A visionary world of the (virtual) mind
https://www.digitalartarchive.at/index.php?id=191

Ideally by using these technologies, art should see through them and unveil this imperative role in our society. When it is aesthetically pleasing, the truth doesn’t hurt so much.
Banz&Bowinkel [1]

Banz&Bowinkel’s artworks were exhibited in galleries, museums and festivals around the world (HeK Basel, KM – Halle für Kunst & Medien, Graz, Zeppelin Museum Friedrichshafen), and they received residencies at Tong Xian Art Center, Beijing, and Artist Residency Herzliya, Israel among others. In 2017, they received the Digital Sculpture Award from the Institute of digital art, HfK+G Ulm.
Since 2017, the artist duo lives in Berlin as free-lancing artists.

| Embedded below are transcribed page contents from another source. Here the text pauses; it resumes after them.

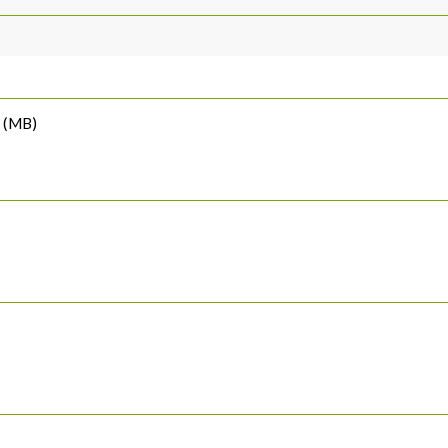
o (MB)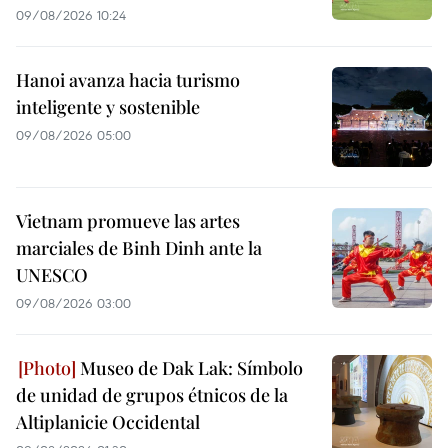
09/08/2026 10:24
Hanoi avanza hacia turismo
inteligente y sostenible
09/08/2026 05:00
Vietnam promueve las artes
marciales de Binh Dinh ante la
UNESCO
09/08/2026 03:00
Museo de Dak Lak: Símbolo
de unidad de grupos étnicos de la
Altiplanicie Occidental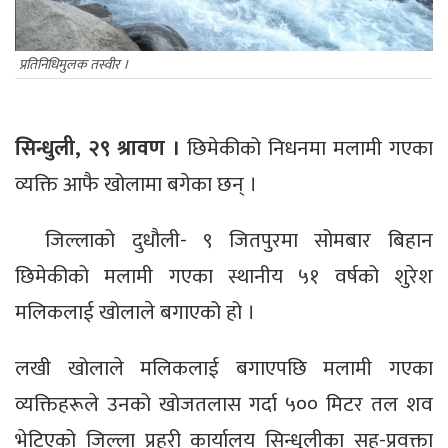
प्रतिनिधिमुलक तस्वीर ।
सिन्धुली, २९ श्रावण ।
छिमेकीको निधनमा मलामी गएका
व्यक्ति आफै खोलामा बगेका छन् ।
जिल्लाको दुधौली- ९ जितपुरमा सोमबार बिहान
छिमेकीको मलामी गएका स्थानीय ५१ वर्षको शुरेश
मलिकलाई खोलाले बगाएको हो ।
लखी खोलाले मलिकलाई बगाएपछि मलामी गएका
व्यक्तिहरूले उनको खोजतलास गर्दा ५०० मिटर तल शव
भेटिएको जिल्ला प्रहरी कार्यालय सिन्धुलीका सह-प्रवक्ता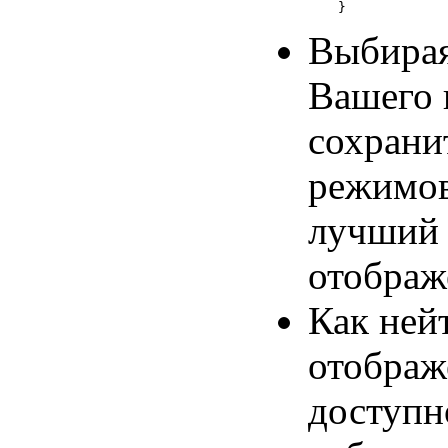
Выбирая
Вашего 
сохрани
режимов
лучший 
отображ
Как ней
отображ
доступн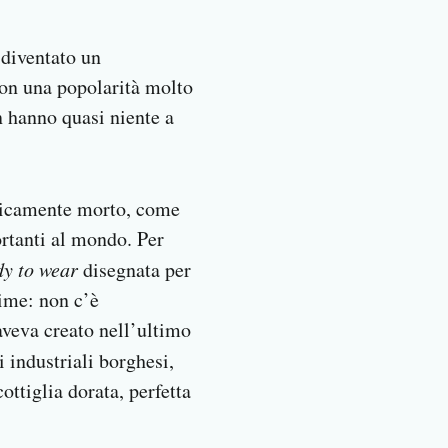
 diventato un
on una popolarità molto
n hanno quasi niente a
aticamente morto, come
ortanti al mondo. Per
dy to wear
disegnata per
time: non c’è
aveva creato nell’ultimo
 industriali borghesi,
ttiglia dorata, perfetta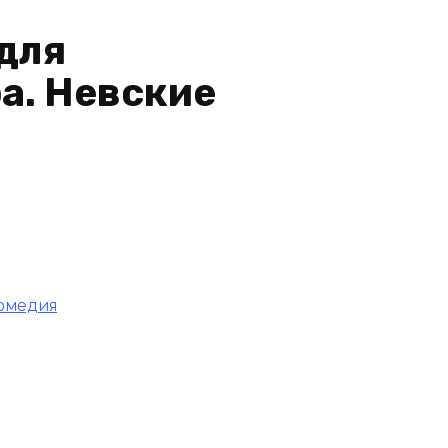
для
а. Невские
омедия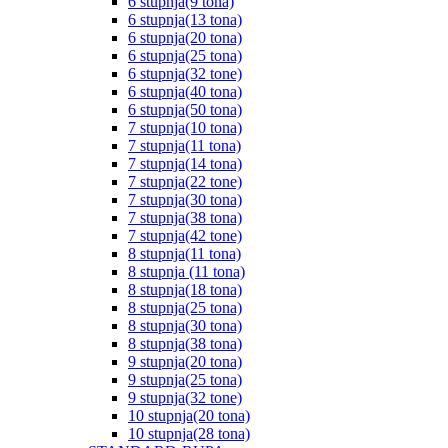
6 stupnja(9 tona)
6 stupnja(13 tona)
6 stupnja(20 tona)
6 stupnja(25 tona)
6 stupnja(32 tone)
6 stupnja(40 tona)
6 stupnja(50 tona)
7 stupnja(10 tona)
7 stupnja(11 tona)
7 stupnja(14 tona)
7 stupnja(22 tone)
7 stupnja(30 tona)
7 stupnja(38 tona)
7 stupnja(42 tone)
8 stupnja(11 tona)
8 stupnja (11 tona)
8 stupnja(18 tona)
8 stupnja(25 tona)
8 stupnja(30 tona)
8 stupnja(38 tona)
9 stupnja(20 tona)
9 stupnja(25 tona)
9 stupnja(32 tone)
10 stupnja(20 tona)
10 stupnja(28 tona)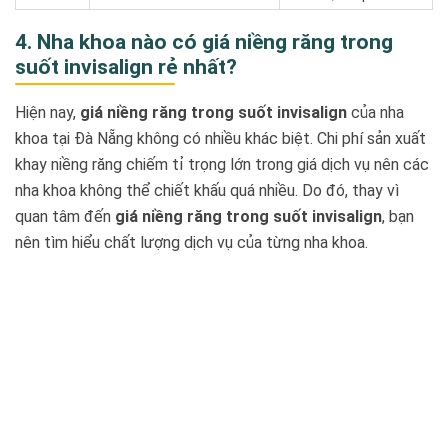
4. Nha khoa nào có giá niềng răng trong
suốt invisalign rẻ nhất?
Hiện nay,
giá niềng răng trong suốt invisalign
của nha
khoa tại Đà Nẵng không có nhiều khác biệt. Chi phí sản xuất
khay niềng răng chiếm tỉ trọng lớn trong giá dịch vụ nên các
nha khoa không thể chiết khấu quá nhiều. Do đó, thay vì
quan tâm đến
giá niềng răng trong suốt invisalign
, bạn
nên tìm hiểu chất lượng dịch vụ của từng nha khoa.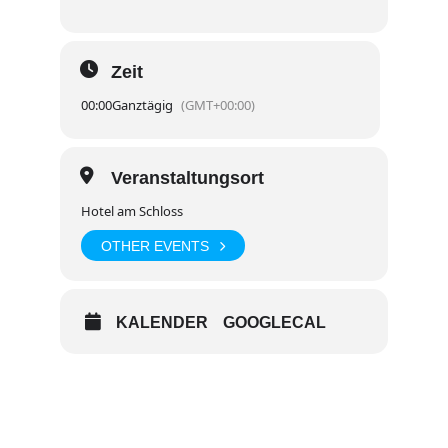
Zeit
00:00
Ganztägig
(GMT+00:00)
Veranstaltungsort
Hotel am Schloss
OTHER EVENTS
KALENDER
GOOGLECAL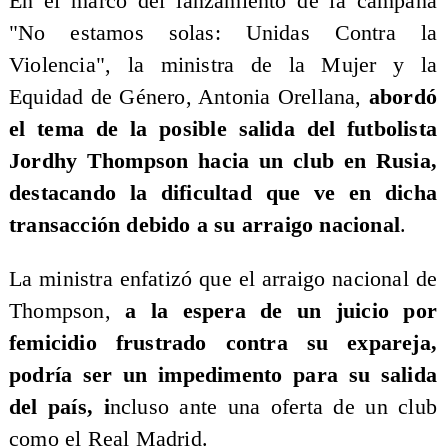
En el marco del lanzamiento de la campaña
"No estamos solas: Unidas Contra la
Violencia", la ministra de la Mujer y la
Equidad de Género, Antonia Orellana,
abordó
el tema de la posible salida del futbolista
Jordhy Thompson hacia un club en Rusia,
destacando la dificultad que ve en dicha
transacción debido a su arraigo nacional
.
La ministra enfatizó que el arraigo nacional de
Thompson,
a la espera de un juicio por
femicidio frustrado contra su expareja,
podría ser un impedimento para su salida
del país, i
ncluso ante una oferta de un club
como el Real Madrid.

There is a deep ambivalence in the work of Banz&Bowinkel. The commonalities/differences of real and virtual spaces lie at the heart of their artworks, and the opportunities/challenges of human societies in the digital age are questioned.

The German artist duo investigates the unknown parameters of digital technologies that define our lives through communication, consumerism, and simulated realities. They analyse the performativity in digital imagery, and the human traces in the mathematical logic of the digital realm.
In their work, the virtual world is not understood as a simulated reality, but as a computational counterpart to our perception thereof. The computer re-structures seemingly hidden the order of physical reality. Their artworks represent semi-virtual environments in which almost everything is pre-calculated and executed by computers. Physical reality and virtual space merge unconsciously: How does this change our understanding of embodiment, nature and our social surroundings?
In their VR work “Palo Alto” (2017), the very own virtual landscape and avatars represent their computational origin. The fear of the unknown meets the fascination of a 3D-environment waiting to be explored.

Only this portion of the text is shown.